For a few moments she talks bravely on. We both pretend there's nothing wrong. I begin to wonder how long she can hold out. She's never been known to resist a ringing telephone. So when she's already on the phone and gets a signal that there's another person waiting to speak to her, it represents an irresistible lure.

Meanwhile, I am waiting to see whether she will let the other person get the message that Woken Up Sister, Long Distance, takes priority.

Desperation is creeping into her voice. "The A R man came from ners."

Finally she cracks. "I'm sorr I'll just see that is." She is gone, and I am left waiting. Will she choose me or them? Then she's back on the line. I made the grade. The insistent Call Waiting bleep is like a party guest who stands by your elbow, refusing to go away until you have acknowledged or introduced them into your conversation. In fact, it's like a party guest whose name you have forgotten, introducing an element of helpless panic into your conversation.

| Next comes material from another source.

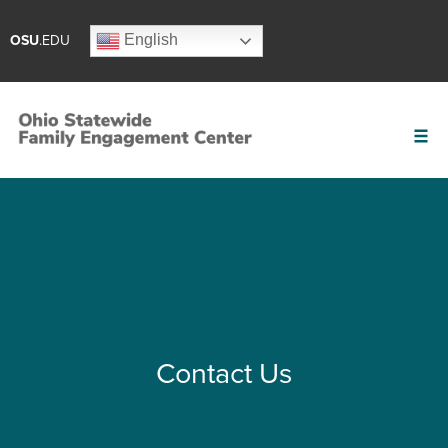
English
OSU
.EDU
Contact Us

As a caller, when you hear that soothing, authoritative woman intoning "The Other Person Knows You Are Waiting", you have a choice to make. Will they consider you worth interrupting their conversation for? How long should you wait, imagining them muttering about the interruption, before you go?

When my sister finally interrupts her conversation to check out the call, will she disguise her disappointment that it wasn't the A&R man?